To argue that the Weatherwomen are militant feminists, it is necessary to establish both their militancy and their feminism. Their militancy is easier to establish since the WUO engaged in the bombings of symbolic targets, such as buildings or statues. Lets say that an organization can be militant through direct acts of personal violence, such as by intentionally harming people, who may be combatants or civilians, symbolic acts of violence, such as destroying property (as the WUO did), threats to commit acts of violence, or through associating with symbols of violence, such as by openly carrying guns or using a bomb as a organizational symbol. Thus, an organization can be militant without being actively violent, such as an organization arming itself with weapons in open displays of self-defense (such as the Black Panther Party), but without ever using those weapons or even having any intention to use those weapons.
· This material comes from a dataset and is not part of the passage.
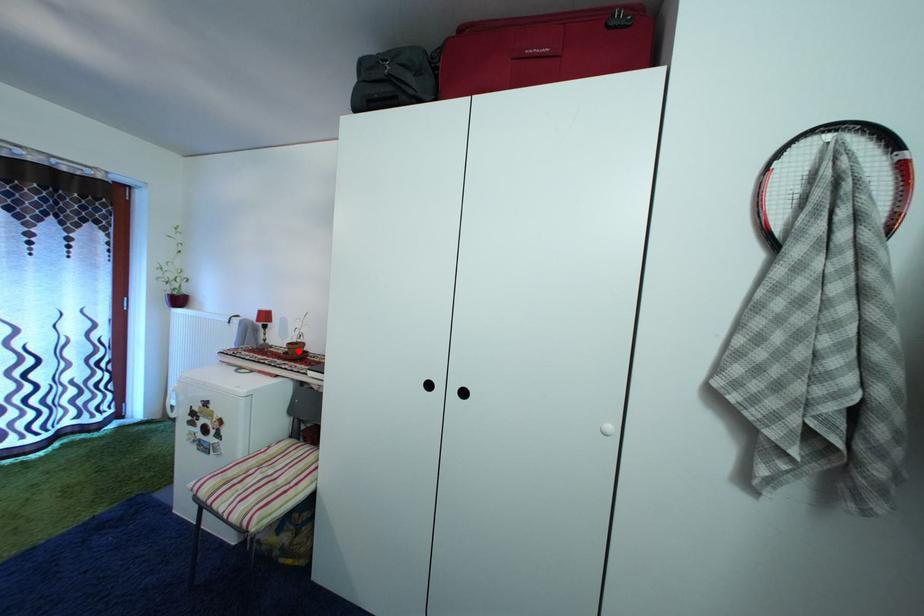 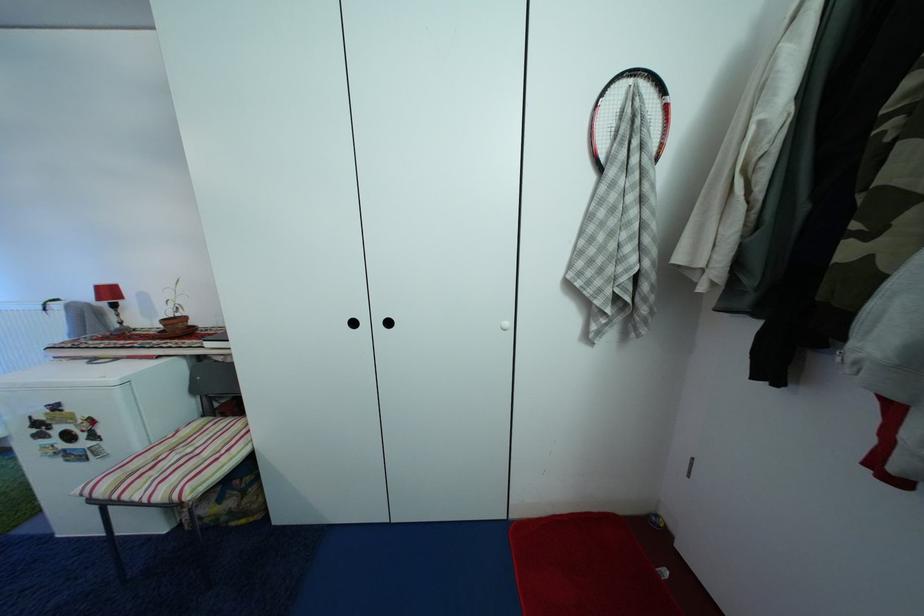 Question: I am providing you with two images of the same scene from different viewpoints. A red point is shown in image1. For the corresponding object point in image2, is it positioned nearer or farther from the camera?

Choices:
 (A) Nearer
 (B) Farther

Answer: (A) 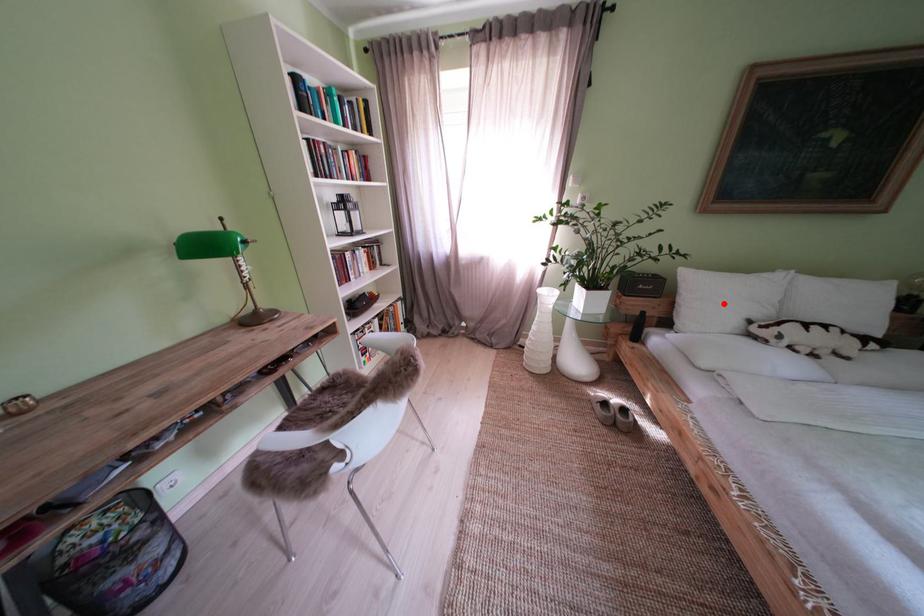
Further, an organization can be militant while being committed to never using violence against persons, such as an organization that sends in bomb threats without actually planting any bombs or even an organization that works very diligently to ensure that their bombs never harm people (as the WUO did). These latter organizations are aggressive and disruptive in ways that conjure up thoughts of violence without actually being physically violent against persons. Hence, there can be militant organizations that attempt to limit their militancy so that they do not harm any persons. The WUO attempted to be militant in this sense: they did not wish to actively harm anybody, but they did use violence symbolically and against buildings and statues.

Feminism, in itself, is an open-ended term that includes anyone who accepts, in some form, three propositions: (a) men and women are equal (in any morally significant sense of equal), (b) we live in a society that does not treat men and women as equal, and (c) something should be done to improve our society to obtain gender equality. Someone could not be a feminist and deny the first claim since any claim of gender superiority, such as the belief that men are superior to women, is the essential meaning of being sexist. A feminist argues for the second claim merely by pointing to sexist practices that exist within society. Furthermore, if someone believes the first two, they are likely to accept the third as a practical consequence: if men and women are equal and society fails to recognize this equality, then something should be done to rectify the situation.